Score:0

Media migration results in numerous unexpected file usage records (CSV source): How to do this correctly?

pe flag

I'm migrating lots of records from a non-Drupal site into Drupal 9. The records have file 'attachments,' and I want these to be media in the Drupal site.

I have all the files already on the server where they need to permanently live and have all the paths/URI's stored with all the other site data in CSV files.

Successful so far: I can migrate the URIs into file entities without errors, using the migrate_source_csv module (along with migrate_plus and migration_tools)

The media items have some meta data, so I need to migrate them in separately. This is where results have been interesting.

  • I can migrate the media in from the same source CSV file and use the migration_lookup plugin to create the media entities and relate them to their files.

  • I can also migrate the media in using entity_lookup plugin with very similar results.

In both cases, everything seems normal except that many thousands of file uses of generic.png are generated. Generic.png is not in my source data. I think it comes from the media module.

I can remove these uses from the file_usage table without any apparent negative consequences, but I'm uneasy doing that. This is a partial migration for test purposes, so... 12,552 items created. I hesitate to do the whole thing and move on to migrating in the 'nodes' until I understand what's going on here and potential consequences.

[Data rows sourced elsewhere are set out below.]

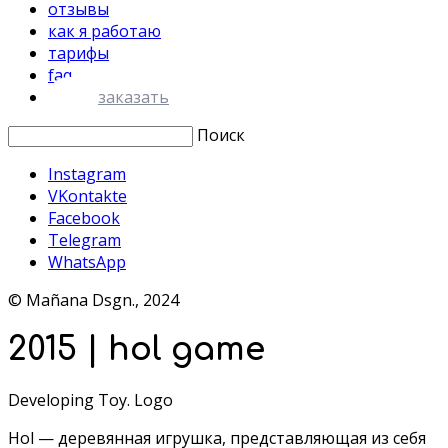
отзывы
как я работаю
тарифы
faq
заказать
Поиск
Instagram
VKontakte
Facebook
Telegram
WhatsApp
© Mañana Dsgn., 2024
2015 | hol game
Developing Toy. Logo
Hol — деревянная игрушка, представляющая из себя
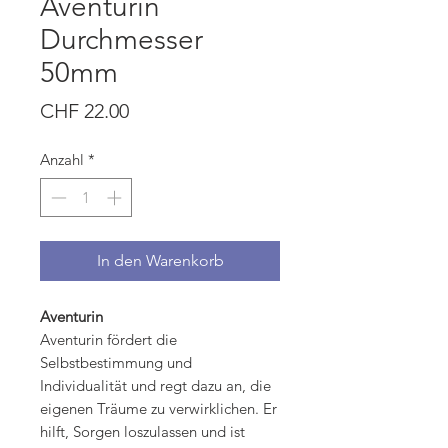
Aventurin
Durchmesser
50mm
Preis
CHF 22.00
Anzahl
*
In den Warenkorb
Aventurin
Aventurin fördert die
Selbstbestimmung und
Individualität und regt dazu an, die
eigenen Träume zu verwirklichen. Er
hilft, Sorgen loszulassen und ist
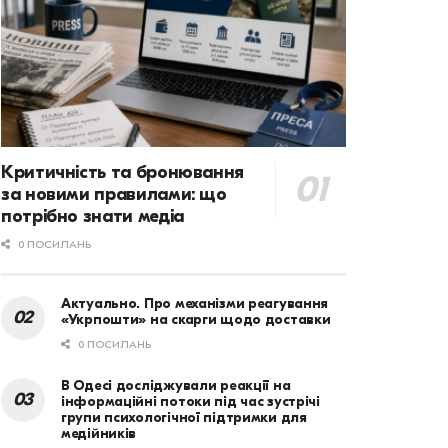
Критичність та бронювання
за новими правилами: що
потрібно знати медіа
0 ПОСИЛАНЬ
Актуально. Про механізми реагування
«Укрпошти» на скарги щодо доставки
0 ПОСИЛАНЬ
В Одесі досліджували реакції на
інформаційні потоки під час зустрічі
групи психологічної підтримки для
медійників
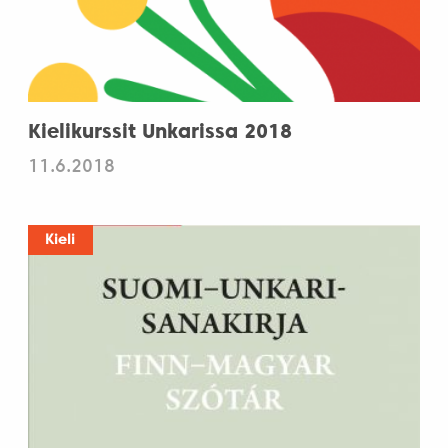
Kielikurssit Unkarissa 2018
11.6.2018
Kieli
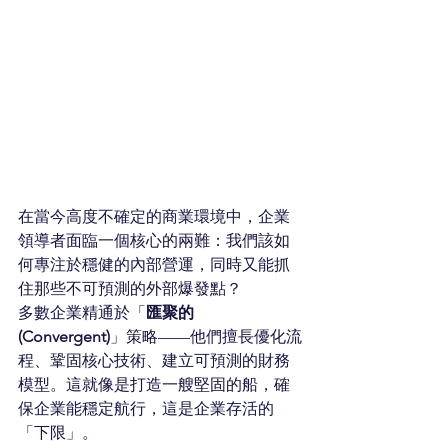
在當今高度不確定的商業環境中，企業
領導者面臨一個核心的兩難：我們該如
何專注於穩健的內部營運，同時又能抓
住那些不可預測的外部爆發點？
多數企業精通於「
匯聚的 
(Convergent)
」策略——他們擅長優化流
程、鞏固核心技術、建立可預測的財務
模型。這就像是打造一艘堅固的船，確
保企業能穩定航行，這是企業存活的
「下限」。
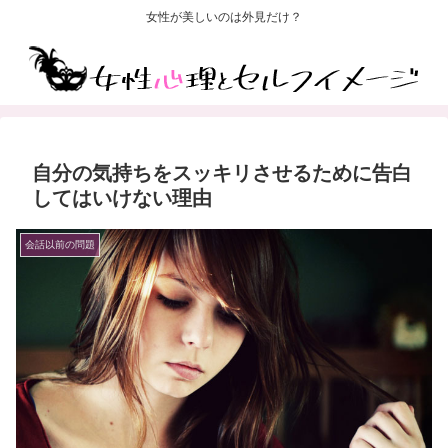
女性が美しいのは外見だけ？
自分の気持ちをスッキリさせるために告白
してはいけない理由
会話以前の問題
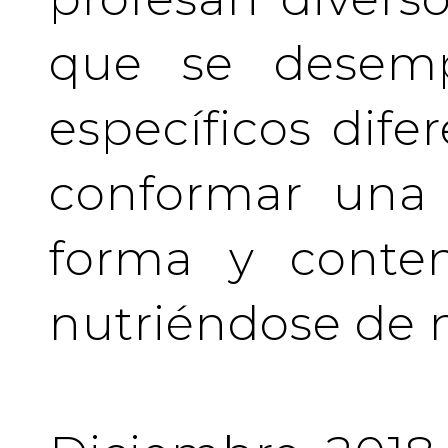
que se desem
específicos difer
conformar una 
forma y conten
nutriéndose de 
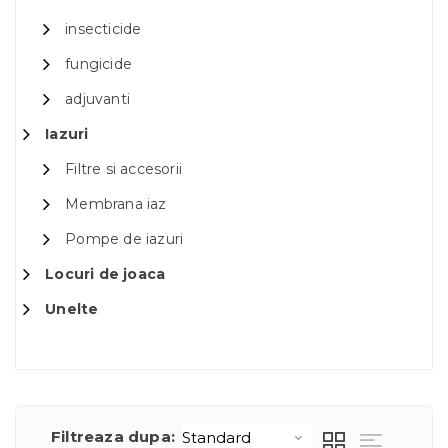
insecticide
fungicide
adjuvanti
Iazuri
Filtre si accesorii
Membrana iaz
Pompe de iazuri
Locuri de joaca
Unelte
Filtreaza dupa:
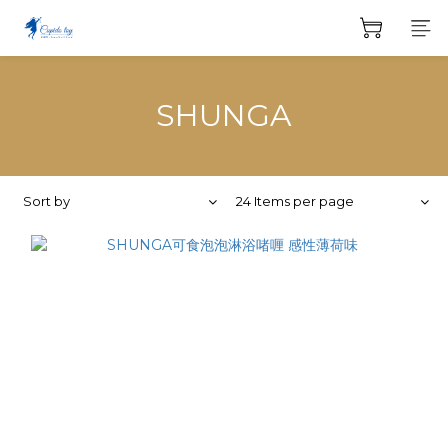
SHUNGA
Sort by
24 Items per page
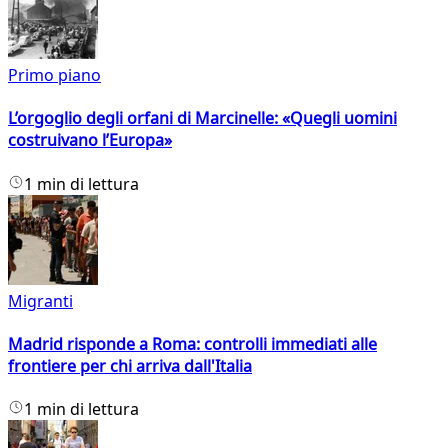
Primo piano
L’orgoglio degli orfani di Marcinelle: «Quegli uomini
costruivano l’Europa»
1 min di lettura
Migranti
Madrid risponde a Roma: controlli immediati alle
frontiere per chi arriva dall'Italia
1 min di lettura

At this stage, I'm using a custom media type called 'document'

The file+media with dependency and migrate_lookup configuration files look like this:

The files file...

uuid: 1bcec3e7-0a49-4473-87a2-6dca09b91abjan-docf
id: docfiles_import
label: "Import files for doc media type"
migration_group: docfilesmedia
source:
  plugin: 'csv'
  path: '/srv/imports/docmedia122.tab'
  delimiter: "\t"
  enclosure: '"'
  header_offset: null
  ids: [filename]
# not using most of these fields in the file import
# but including because maybe needed for grouping
# and migrate_lookup in the media import
  fields:
    0:
      name: filename
      label: 'Unique filename'
    1:
      name: title
      label: 'description'
    2:
      name: doctype
      label: 'document type'
    3:
      name: formflag
      label: 'FormYN'
    4:
      name: newpath
      label: 'path'

process:
  uid:
    plugin: default_value
    default_value: 2
  uri: newpath
  status: 
    plugin: default_value
    default_value: 1
 # 1 equals 'permanent'
destination:
  plugin: entity:file

The media file...

uuid: 1bcec3e7-0a49-4473-87a2-6dca09b91abjan-docmed
id: docmedia_import
label: Import media of document type
migration_group: docfilesmedia

source:
  plugin: 'csv'
  path: '/srv/imports/docmedia122.tab'
  delimiter: "\t"
  enclosure: '"'
  header_offset: null
  ids: [filename]
  fields:
    0:
      name: filename
      label: 'Unique filename'
    1:
      name: title
      label: 'description'
    2:
      name: doctype
      label: 'document type'
    3:
      name: formflag
      label: 'FormYN'
    4:
      name: newpath
      label: 'path'

process:
  name: title
  uid:
    plugin: default_value
    default_value: 179
  field_media_document/target_id:
  # above is name of the file entity ref field
    plugin: migration_lookup
    migration: docfiles_import
    source: filename
    # Unclear how this works. I think it means
    # 'create target ids, using filename field to determine
    # which row to use in the csv file'
  field_doctype_select:
    plugin: entity_generate
    source: doctype
    value_key: name
    bundle: document_type
    entity_type: taxonomy_term
    ignore_case: true
  field_formcheckbox: formflag

migration_dependencies:
  required:
    - docfiles_import
  optional: []

destination:
  plugin: entity:media
  default_bundle: document

The files & media migration examples I've been able to find all have assumptions that differ from my situation (not csv, files need to be moved or created or copied, Drupal to Drupal, etc.). So I'm sure I've just made errors in adapting the guidance.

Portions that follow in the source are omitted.